My most hilarious FA was to "wake up from a lucid dream" all excited, then go to the room and meet my dad and uncle (who lives in another country). They were dragging this mattress and I just sat there looking at them. When my father asked me if I was going to join them for lunch at my grandmothers house, I told him I couldn't, I had to write down my fresh lucid dream. I went to my room, a bit too dark, grabbed my DJ...and noticed something was wrong lol. "why would I leave the room without writing my lucid down?". And then I woke up xD

I'm gonna approach this in a different perspective (sorry Fogelbise!), and state that I'm a huge collector of dreaming memes. And what I caught up is the number of ordinary people (non-lucid dreamers) that exposes the super common situation of experiencing an FA in week days. I'd go as far and actually hypothesize that false awakenings could be a "desync" of the two mechanics: homeostatis and circadian clock.

There's a study that I've been trying to find for a bit that relates to this post. Point is, it would make all sense: you start building adrenocorticotropin at a faster/earlier rate than expected because of X event (school/work), but since your body is still locked on a sleep trance, your brain would "counter" this by providing you with a false awakening.

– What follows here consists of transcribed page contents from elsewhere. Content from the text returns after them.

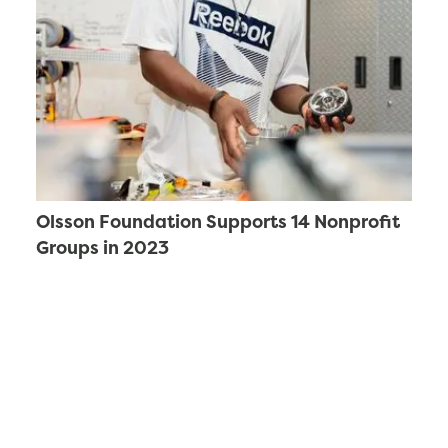
Olsson Foundation Supports 14 Nonprofit
Groups in 2023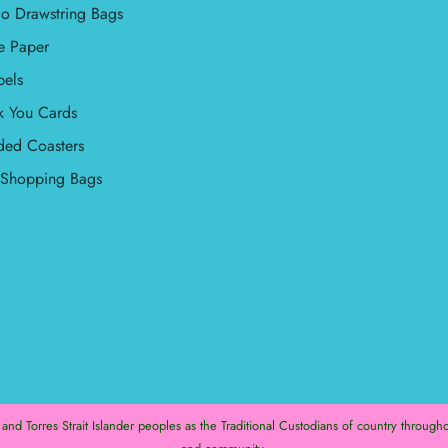
o Drawstring Bags
e Paper
bels
k You Cards
ded Coasters
l Shopping Bags
d Torres Strait Islander peoples as the Traditional Custodians of country throughou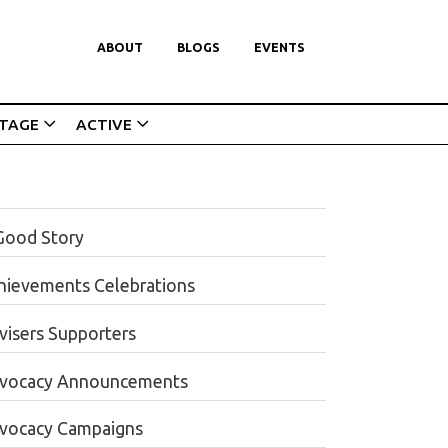
ABOUT
BLOGS
EVENTS
ITAGE
ACTIVE
Good Story
hievements Celebrations
visers Supporters
vocacy Announcements
vocacy Campaigns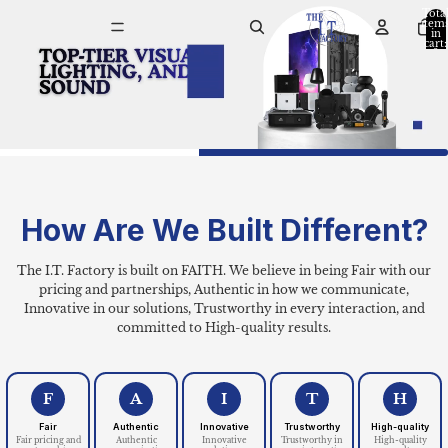
The I.T. Factory | 
Tota
item
in
cart:
0
How Are We Built Different?
The I.T. Factory is built on FAITH. We believe in being Fair with our
pricing and partnerships, Authentic in how we communicate,
Innovative in our solutions, Trustworthy in every interaction, and
committed to High-quality results.
F
A
I
T
H
Fair
Authentic
Innovative
Trustworthy
High-quality
Fair pricing and
Authentic
Innovative
Trustworthy in
High-quality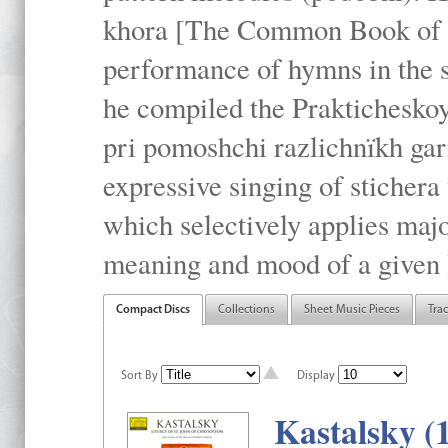
khora [The Common Book of t
performance of hymns in the
he compiled the Prakticheskoy
pri pomoshchi razlichnïkh gar
expressive singing of stichera
which selectively applies maj
meaning and mood of a given li
Compact Discs
Collections
Sheet Music Pieces
Tra
Sort By
Display
Kastalsky (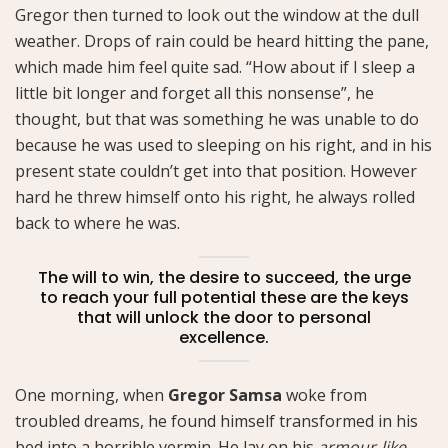
Gregor then turned to look out the window at the dull
weather. Drops of rain could be heard hitting the pane,
which made him feel quite sad. “How about if I sleep a
little bit longer and forget all this nonsense”, he
thought, but that was something he was unable to do
because he was used to sleeping on his right, and in his
present state couldn’t get into that position. However
hard he threw himself onto his right, he always rolled
back to where he was.
The will to win, the desire to succeed, the urge
to reach your full potential these are the keys
that will unlock the door to personal
excellence.
One morning, when
Gregor Samsa
woke from
troubled dreams, he found himself transformed in his
bed into a horrible vermin. He lay on his
armour-like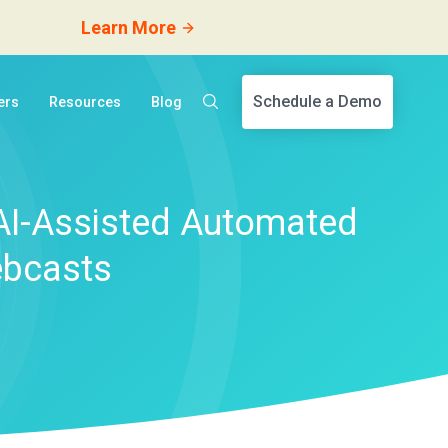
Learn More
Schedule a Demo
ers
Resources
Blog
AI-Assisted Automated
ebcasts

A bit of a crazy theory, but it would explain why we see so many reports of false awakenings before important/stressful days (can't be late for school, got a meeting tomorrow), or in our case, I'm about to become lucid! You may think lucidity and waking life are different concepts here, but I'd say the brain interprets lucidity as it is: a step up closer to wakefulness, so it would make sense that your brain would try to prevent you from going lucid, because it really seems like you're waking up.

There's a technique in the book of Daniel Love (had the book in my hand today, need to check) that according to his reports, consists on stressing yourself with alarms to wake up in a false awakening. This is the inventor of the CAT technique, so I'd say it looks a pretty reliable method, and once again, this way of inducing fa's coincides with the reports people make.